(Transcribed page contents)
_ _ _
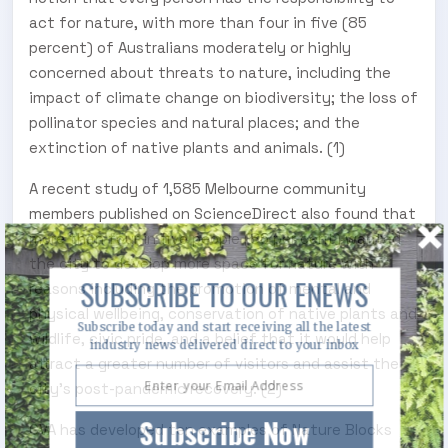
act for nature, with more than four in five (85
percent) of Australians moderately or highly
concerned about threats to nature, including the
impact of climate change on biodiversity; the loss of
pollinator species and natural places; and the
extinction of native plants and animals. (1)
A recent study of 1,585 Melbourne community
members published on ScienceDirect also found that
more than four in five people (86 per cent) wanted
the city to develop more space for nature with
SUBSCRIBE TO OUR ENEWS
reasons including the promotion of mental and
physical wellbeing, conservation of native plants and
Subscribe today and start receiving all the latest
wildlife, civic pride, and a belief that it would help
industry news delivered direct to your inbox
attract a greater number of visitors and assist the
city’s post-pandemic recovery. (2)
Subscribe Now
CVA has developed ten examples of Nature Blocks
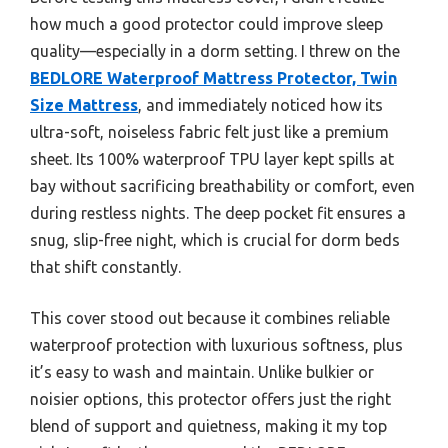
how much a good protector could improve sleep
quality—especially in a dorm setting. I threw on the
BEDLORE Waterproof Mattress Protector, Twin
Size Mattress
, and immediately noticed how its
ultra-soft, noiseless fabric felt just like a premium
sheet. Its 100% waterproof TPU layer kept spills at
bay without sacrificing breathability or comfort, even
during restless nights. The deep pocket fit ensures a
snug, slip-free night, which is crucial for dorm beds
that shift constantly.
This cover stood out because it combines reliable
waterproof protection with luxurious softness, plus
it’s easy to wash and maintain. Unlike bulkier or
noisier options, this protector offers just the right
blend of support and quietness, making it my top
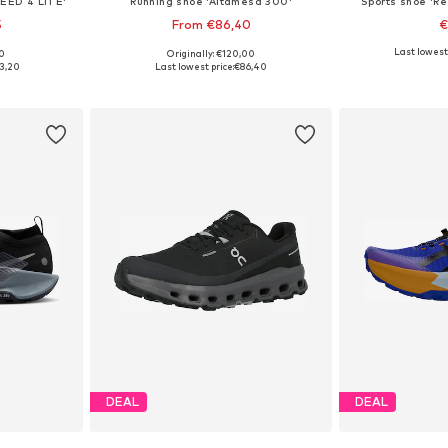
EED 4 LITE'
Running shoe 'Altamesa 300'
Sports shoe 'Re
5
From €86,40
€
Last lowest 
00
Originally: €120,00
, 38,5-39
Available in many sizes
Available s
3,20
Last lowest price:
€86,40
et
Add to basket
Add 
DEAL
DEAL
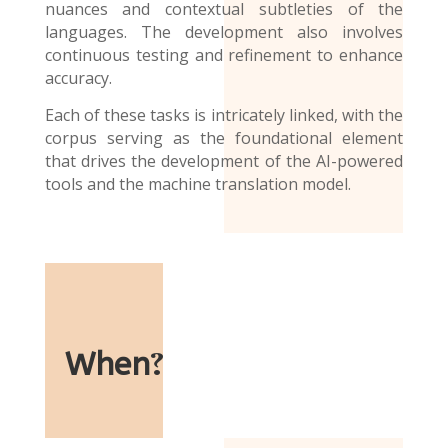
nuances and contextual subtleties of the
languages. The development also involves
continuous testing and refinement to enhance
accuracy.
Each of these tasks is intricately linked, with the
corpus serving as the foundational element
that drives the development of the AI-powered
tools and the
machine translation model
.
When
?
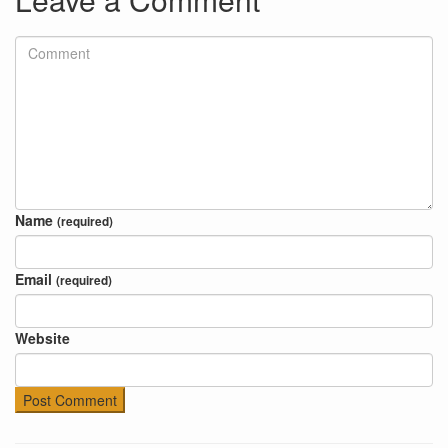
Name
(required)
Email
(required)
Website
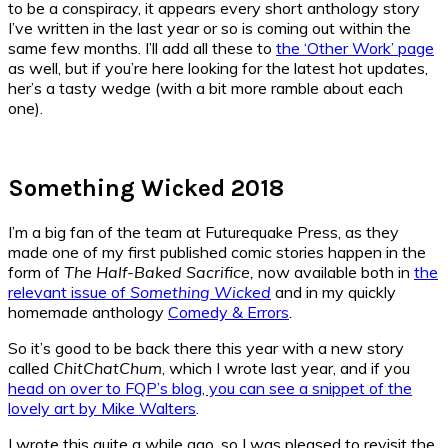
to be a conspiracy, it appears every short anthology story
I’ve written in the last year or so is coming out within the
same few months. I’ll add all these to
the ‘Other Work’ page
as well, but if you’re here looking for the latest hot updates,
her’s a tasty wedge (with a bit more ramble about each
one).
Something Wicked 2018
I’m a big fan of the team at Futurequake Press, as they
made one of my first published comic stories happen in the
form of
The Half-Baked Sacrifice,
now available both in
the
relevant issue of
Something Wicked
and in my quickly
homemade anthology
Comedy & Errors
.
So it’s good to be back there this year with a new story
called
ChitChatChum
, which I wrote last year, and if you
head on over to FQP’s blog, you can see a snippet of the
lovely art by Mike Walters
.
I wrote this quite a while ago, so I was pleased to revisit the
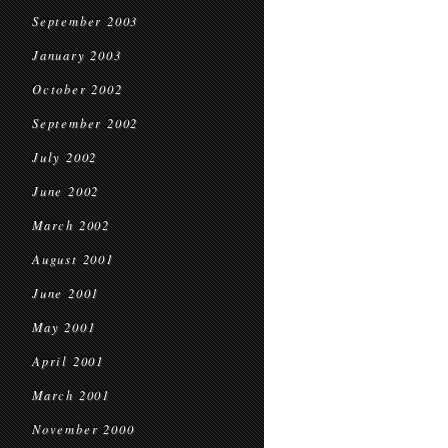
September 2003
January 2003
October 2002
September 2002
July 2002
June 2002
March 2002
August 2001
June 2001
May 2001
April 2001
March 2001
November 2000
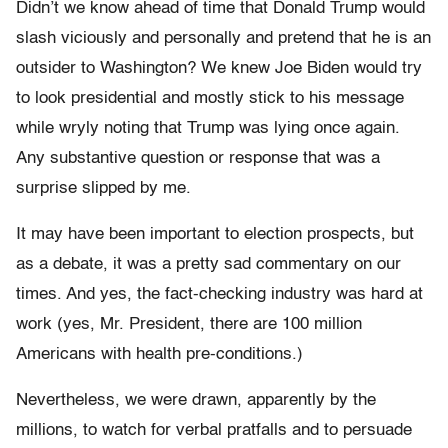
Didn’t we know ahead of time that Donald Trump would
slash viciously and personally and pretend that he is an
outsider to Washington? We knew Joe Biden would try
to look presidential and mostly stick to his message
while wryly noting that Trump was lying once again.
Any substantive question or response that was a
surprise slipped by me.
It may have been important to election prospects, but
as a debate, it was a pretty sad commentary on our
times. And yes, the fact-checking industry was hard at
work (yes, Mr. President, there are 100 million
Americans with health pre-conditions.)
Nevertheless, we were drawn, apparently by the
millions, to watch for verbal pratfalls and to persuade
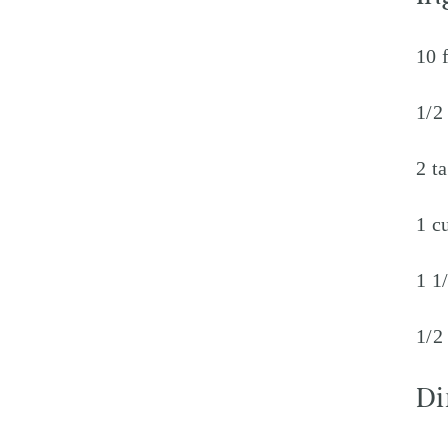
10 
1/2
2 t
1 c
1 1
1/2
Di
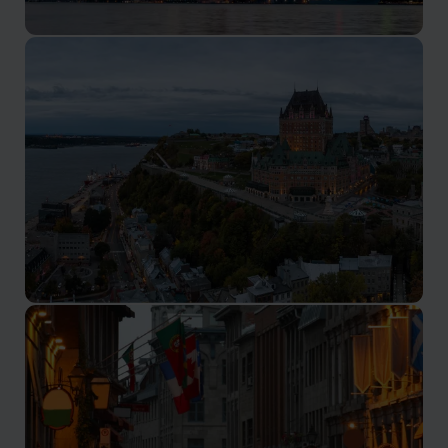
Toronto
The multicultural capital of Ontario
Quebec City
Visit the historic heart of French Canada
_ _ _
AIM OF THE EXERCISE:
Nothing may be altered when you restate the records, but every picture must be dropped.

OUTPUT OF THE TASK:
act for nature, with more than four in five (85
percent) of Australians moderately or highly
concerned about threats to nature, including the
impact of climate change on biodiversity; the loss of
pollinator species and natural places; and the
extinction of native plants and animals. (1)
A recent study of 1,585 Melbourne community
members published on ScienceDirect also found that
more than four in five people (86 per cent) wanted
the city to develop more space for nature with
SUBSCRIBE TO OUR ENEWS
reasons including the promotion of mental and
physical wellbeing, conservation of native plants and
Subscribe today and start receiving all the latest
wildlife, civic pride, and a belief that it would help
industry news delivered direct to your inbox
attract a greater number of visitors and assist the
city’s post-pandemic recovery. (2)
Subscribe Now
CVA has developed ten examples of Nature Blocks
how much a good protector could improve sleep
quality—especially in a dorm setting. I threw on the
BEDLORE Waterproof Mattress Protector, Twin
Size Mattress
, and immediately noticed how its
ultra-soft, noiseless fabric felt just like a premium
sheet. Its 100% waterproof TPU layer kept spills at
bay without sacrificing breathability or comfort, even
during restless nights. The deep pocket fit ensures a
snug, slip-free night, which is crucial for dorm beds
that shift constantly.
This cover stood out because it combines reliable
waterproof protection with luxurious softness, plus
it’s easy to wash and maintain. Unlike bulkier or
noisier options, this protector offers just the right
blend of support and quietness, making it my top
EED 4 LITE'
Running shoe 'Altamesa 300'
Sports shoe 'Re
5
From €86,40
€
Last lowest 
00
Originally: €120,00
, 38,5-39
Available in many sizes
Available s
3,20
Last lowest price:
€86,40
et
Add to basket
Add 
DEAL
DEAL
nuances and contextual subtleties of the
languages. The development also involves
continuous testing and refinement to enhance
accuracy.
Each of these tasks is intricately linked, with the
corpus serving as the foundational element
that drives the development of the AI-powered
tools and the
machine translation model
.
When
?
Name
(required)
Email
(required)
Website
to be a conspiracy, it appears every short anthology story
I’ve written in the last year or so is coming out within the
same few months. I’ll add all these to
the ‘Other Work’ page
as well, but if you’re here looking for the latest hot updates,
her’s a tasty wedge (with a bit more ramble about each
one).
Something Wicked 2018
I’m a big fan of the team at Futurequake Press, as they
made one of my first published comic stories happen in the
form of
The Half-Baked Sacrifice,
now available both in
the
relevant issue of
Something Wicked
and in my quickly
homemade anthology
Comedy & Errors
.
So it’s good to be back there this year with a new story
called
ChitChatChum
, which I wrote last year, and if you
head on over to FQP’s blog, you can see a snippet of the
lovely art by Mike Walters
.
I wrote this quite a while ago, so I was pleased to revisit the
September 2003
January 2003
October 2002
September 2002
July 2002
June 2002
March 2002
August 2001
June 2001
May 2001
April 2001
March 2001
November 2000
Didn’t we know ahead of time that Donald Trump would
slash viciously and personally and pretend that he is an
outsider to Washington? We knew Joe Biden would try
to look presidential and mostly stick to his message
while wryly noting that Trump was lying once again.
Any substantive question or response that was a
surprise slipped by me.
It may have been important to election prospects, but
as a debate, it was a pretty sad commentary on our
times. And yes, the fact-checking industry was hard at
work (yes, Mr. President, there are 100 million
Americans with health pre-conditions.)
Nevertheless, we were drawn, apparently by the
millions, to watch for verbal pratfalls and to persuade
10 
1/2
2 t
1 c
1 1
1/2
Di
Toronto
The multicultural capital of Ontario
Quebec City
Visit the historic heart of French Canada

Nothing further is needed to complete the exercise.